El hombre asiente en un primer momento, para maldecir al ver el reguero de sangre y masa encefálica que ha goteado en el asiento del conductor.

—¡Maldito puerco! —maldice Iván refiriéndose al fiambre, pero mirando en mi dirección.

Sin muchas más ceremonias, el hombretón limpia lo más gordo con un pañuelo, que tira antes de sentarse sobre el pringoso asiento.

A pesar de su desastrado aspecto, el motor de la camioneta suena de un modo satisfactorio cuando Iván la arranca. Este vehículo nos llevará más lejos que el Land Rover.

—¿Por qué nos atacarían precisamente ahora? —pregunto a Iván.

—El que esté sentado sobre sus sesos —me responde— no significa que sepa lo que piensan.
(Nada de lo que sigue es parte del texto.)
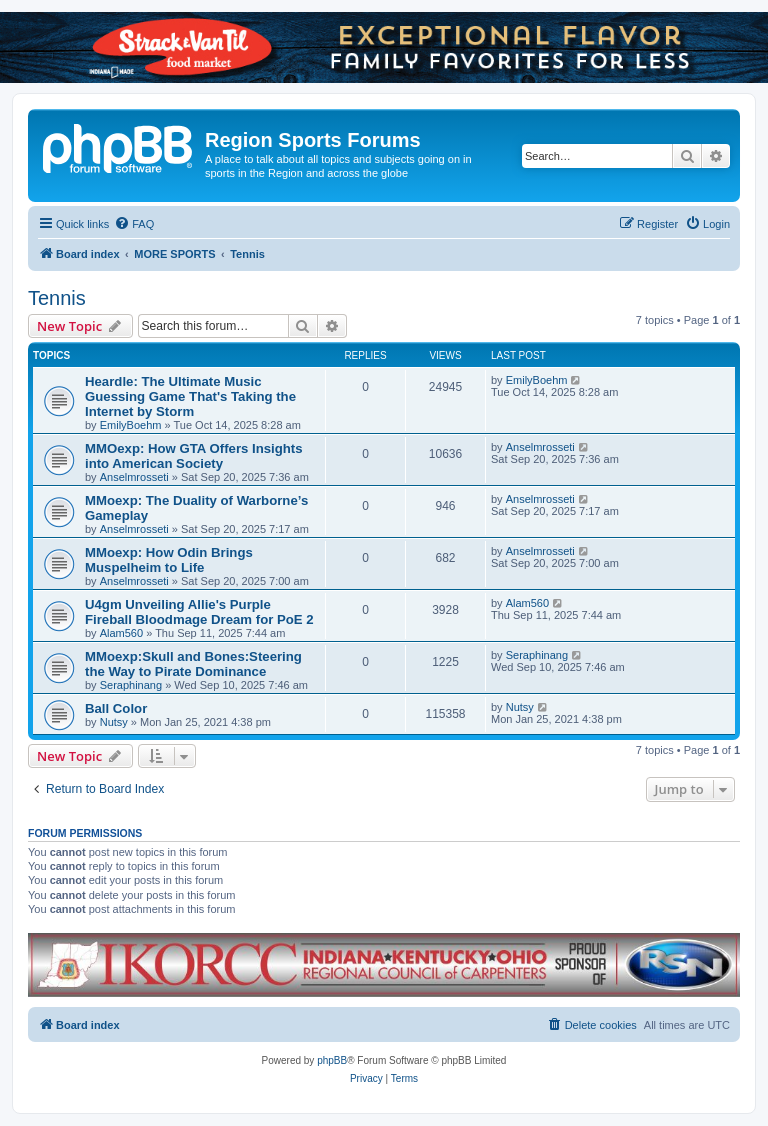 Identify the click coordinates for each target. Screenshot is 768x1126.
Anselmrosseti (134, 477)
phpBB (332, 1060)
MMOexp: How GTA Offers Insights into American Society (194, 456)
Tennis (57, 298)
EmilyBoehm (131, 425)
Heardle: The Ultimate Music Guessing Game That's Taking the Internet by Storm (190, 396)
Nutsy (114, 722)
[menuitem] (134, 224)
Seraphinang (131, 685)
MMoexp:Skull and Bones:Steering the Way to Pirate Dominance (193, 664)
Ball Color (116, 708)
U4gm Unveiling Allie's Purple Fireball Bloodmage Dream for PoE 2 (199, 612)
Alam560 (121, 633)
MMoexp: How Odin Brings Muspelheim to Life (169, 560) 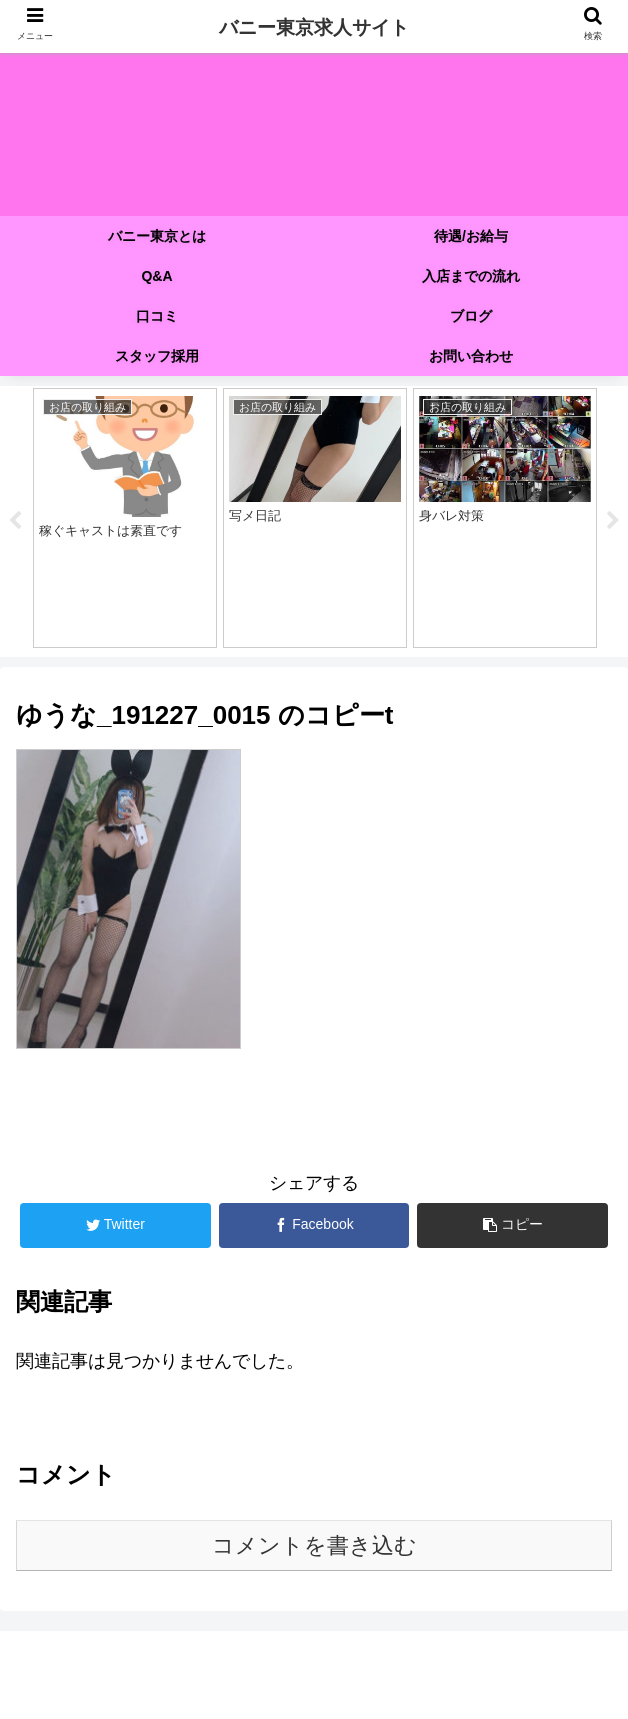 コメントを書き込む (314, 1545)
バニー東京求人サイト (314, 27)
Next (613, 521)
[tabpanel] (125, 518)
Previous (15, 521) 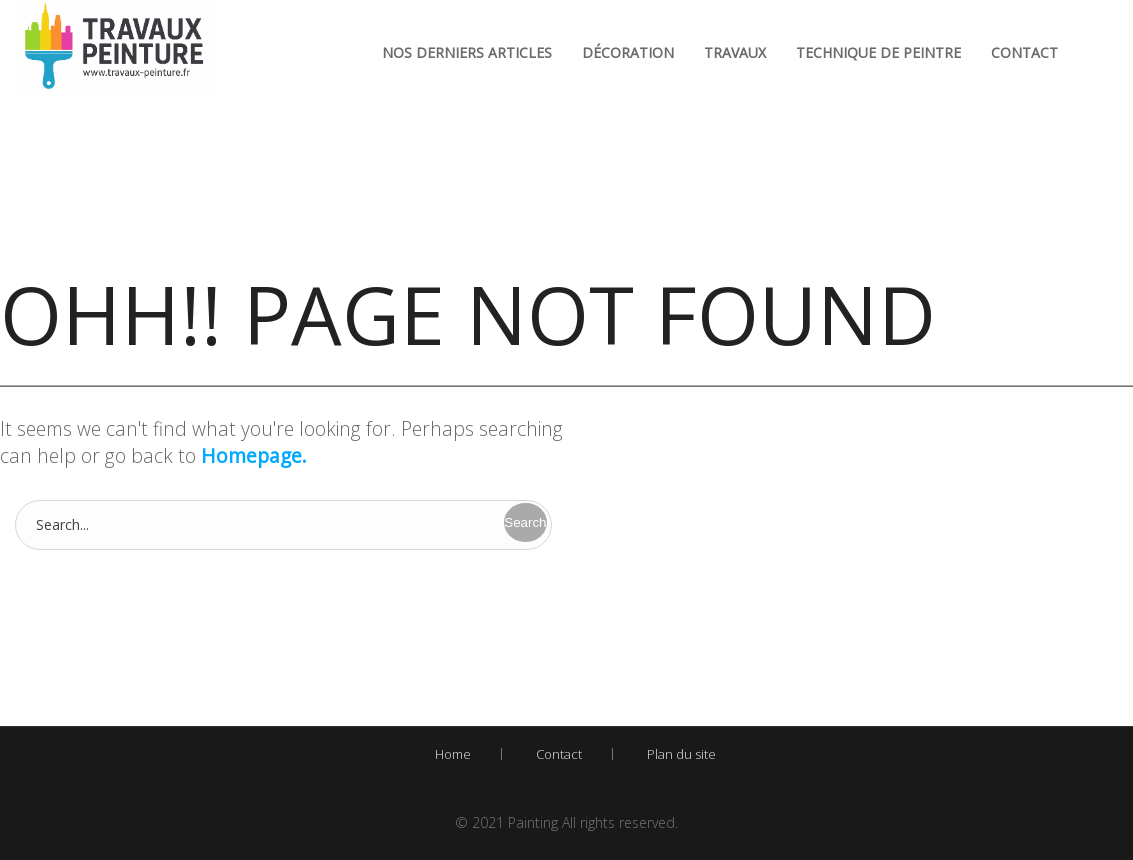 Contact (1024, 52)
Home (453, 754)
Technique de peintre (878, 52)
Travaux (735, 52)
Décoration (628, 52)
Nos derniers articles (467, 52)
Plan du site (681, 754) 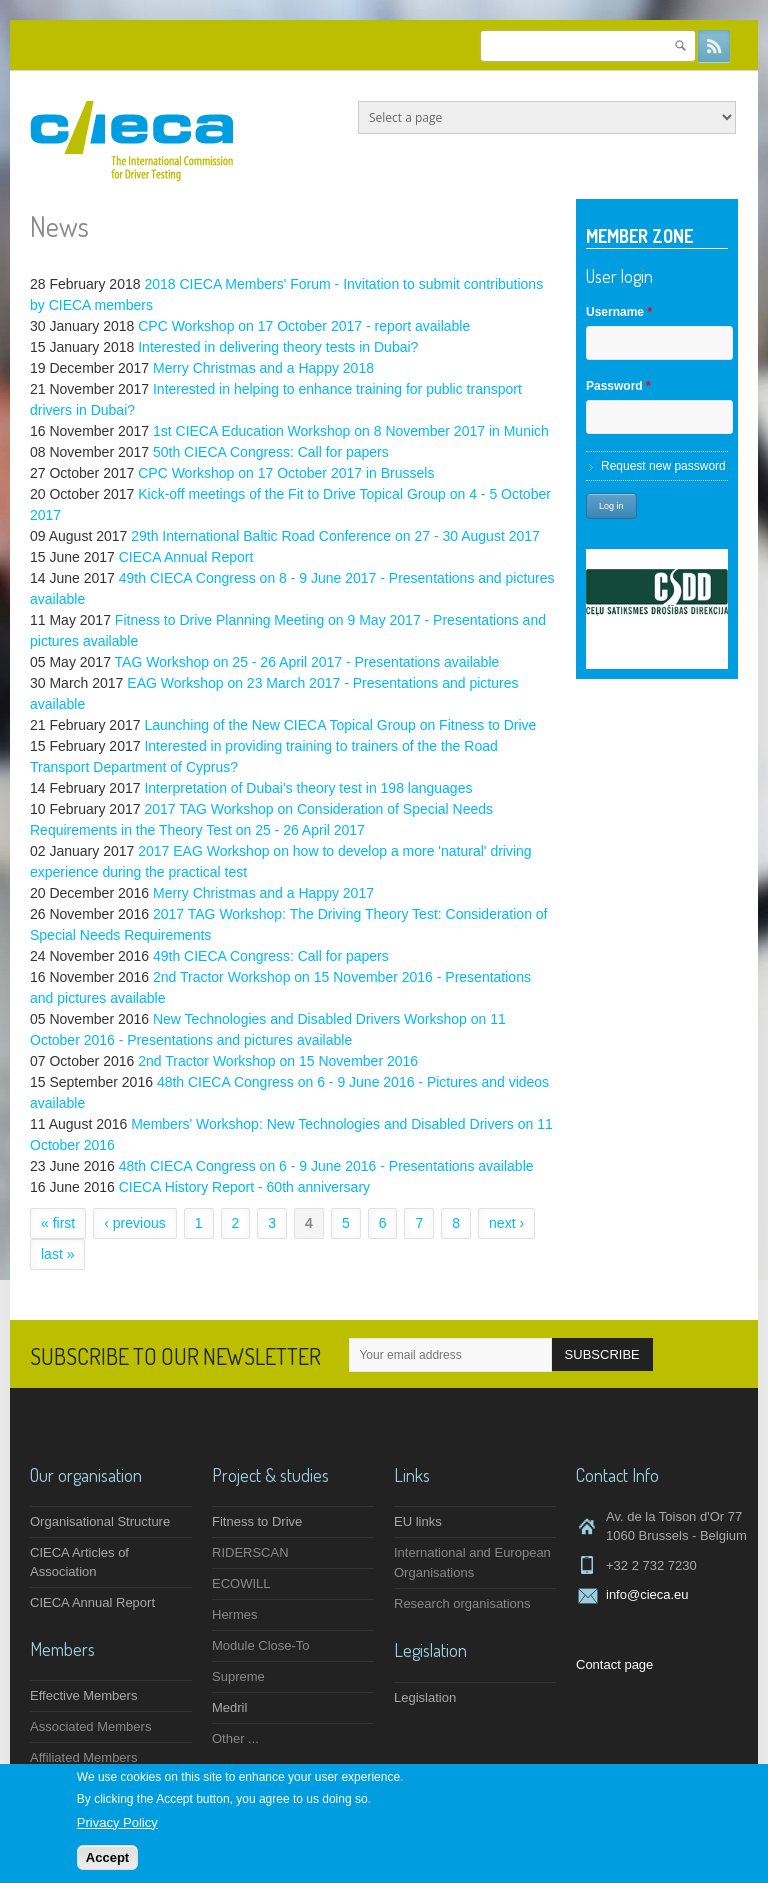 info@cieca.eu (647, 1594)
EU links (418, 1521)
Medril (229, 1707)
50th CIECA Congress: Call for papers (271, 452)
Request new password (663, 466)
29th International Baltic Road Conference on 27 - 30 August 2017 (335, 536)
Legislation (425, 1697)
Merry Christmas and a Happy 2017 (263, 893)
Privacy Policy (117, 1823)
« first (58, 1223)
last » (57, 1254)
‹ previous (134, 1223)
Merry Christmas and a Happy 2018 (263, 368)
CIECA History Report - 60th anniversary (244, 1187)
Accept (107, 1859)
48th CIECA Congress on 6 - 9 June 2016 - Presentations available (326, 1166)
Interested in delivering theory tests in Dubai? (278, 347)
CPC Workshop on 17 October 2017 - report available (304, 326)
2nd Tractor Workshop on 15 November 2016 (278, 1061)
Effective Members (83, 1695)
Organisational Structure (100, 1521)
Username (619, 312)
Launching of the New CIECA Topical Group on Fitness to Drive (340, 725)
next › (506, 1223)
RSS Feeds (714, 46)
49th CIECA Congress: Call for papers (271, 956)
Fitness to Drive (257, 1521)
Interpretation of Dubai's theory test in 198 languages (308, 788)
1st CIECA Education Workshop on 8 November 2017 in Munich (351, 431)
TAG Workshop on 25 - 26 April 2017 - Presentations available (307, 662)
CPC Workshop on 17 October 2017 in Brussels (286, 473)
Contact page (614, 1664)
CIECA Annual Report (186, 557)
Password (618, 386) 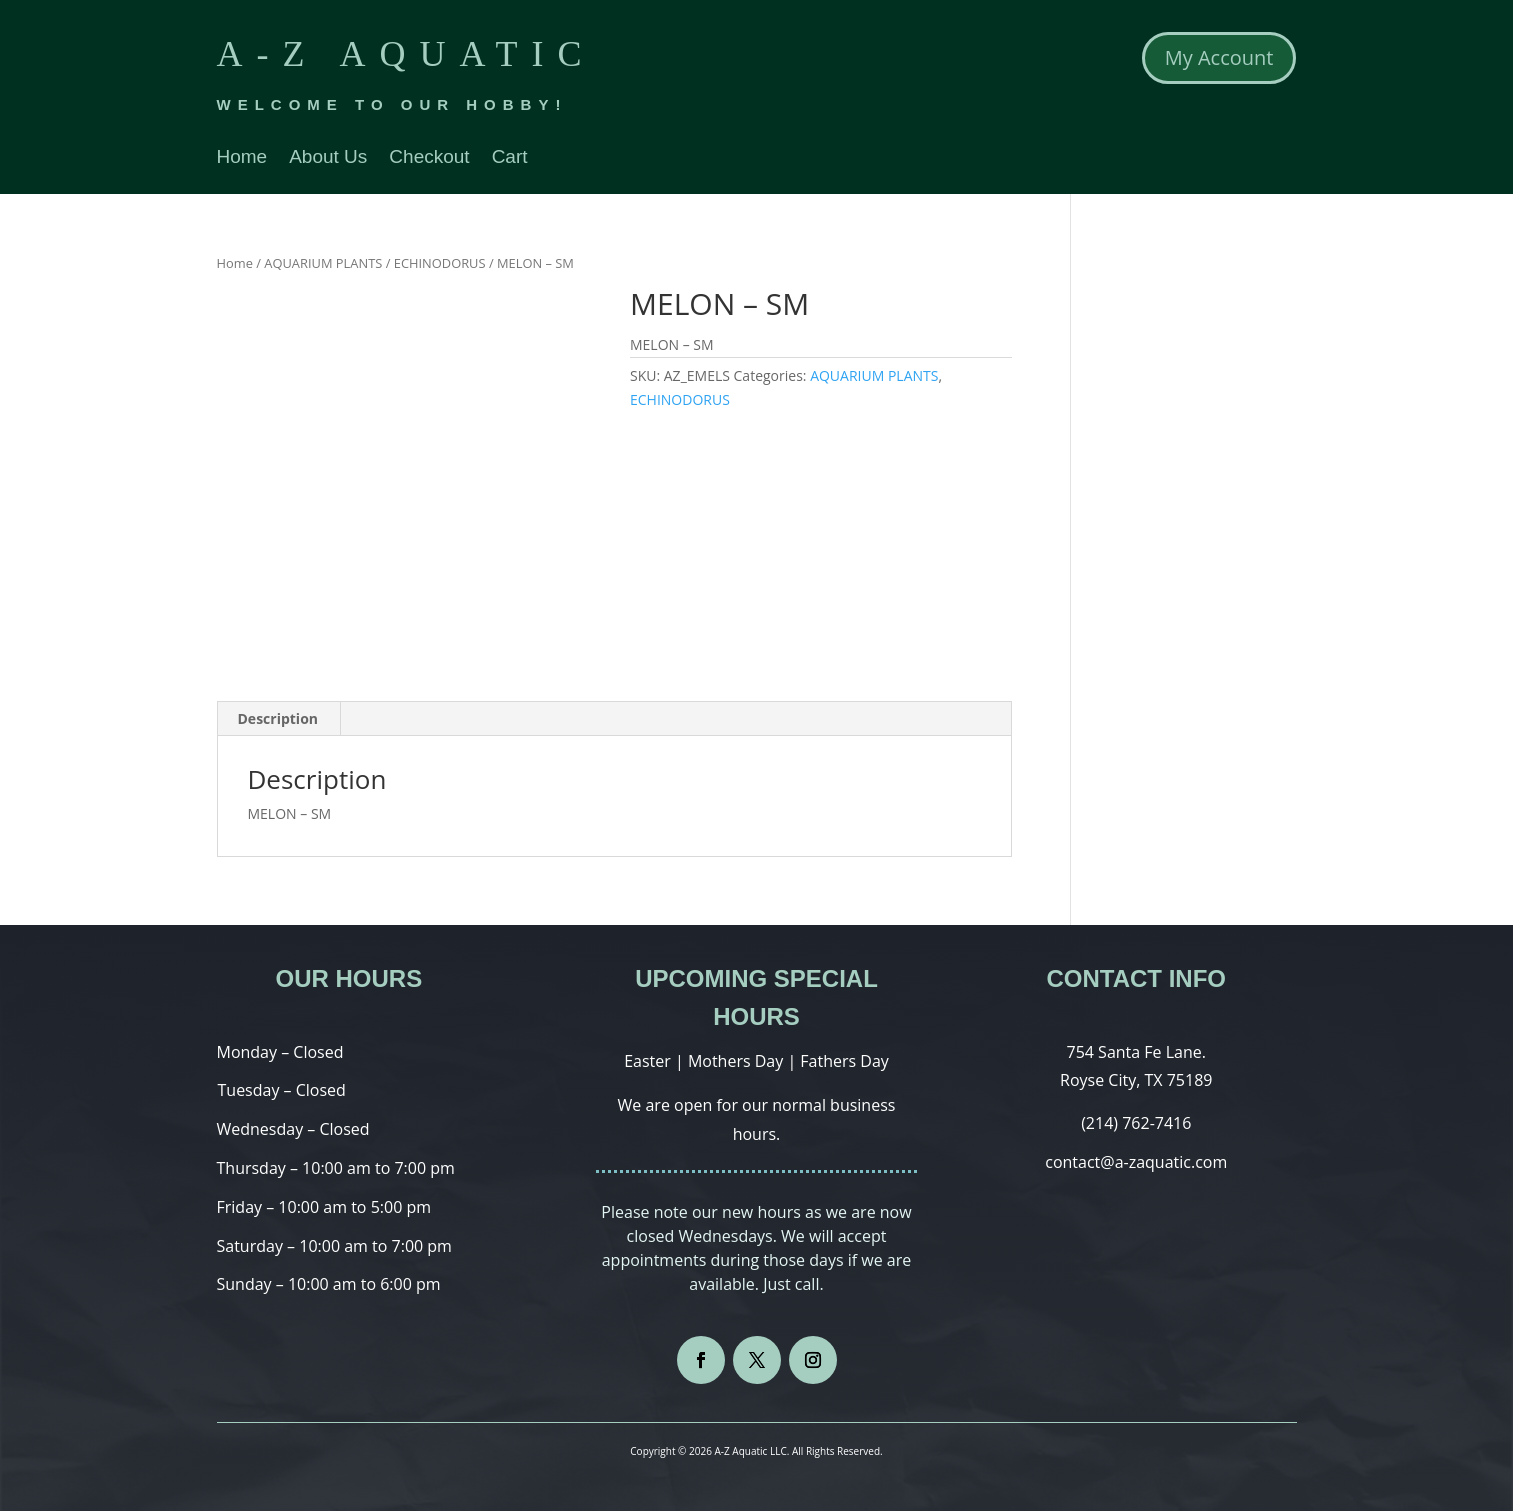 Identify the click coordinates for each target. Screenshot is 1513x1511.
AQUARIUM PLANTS (323, 263)
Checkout (429, 158)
Al mirar por la ventana mientras arrancamos, cuento mentalmente los vehículos del atacado convoy y me doy cuenta de algo.

—Falta un Land Rover —digo en voz alta.

—Puede que escapara —responde mi patrón.

Supongo que es una posibilidad.

—Si ha escapado, encontraremos a sus ocupantes en la base.

No tardaremos mucho en llegar, pero tengo el presentimiento de que no va a gustarnos lo que encontraremos allí.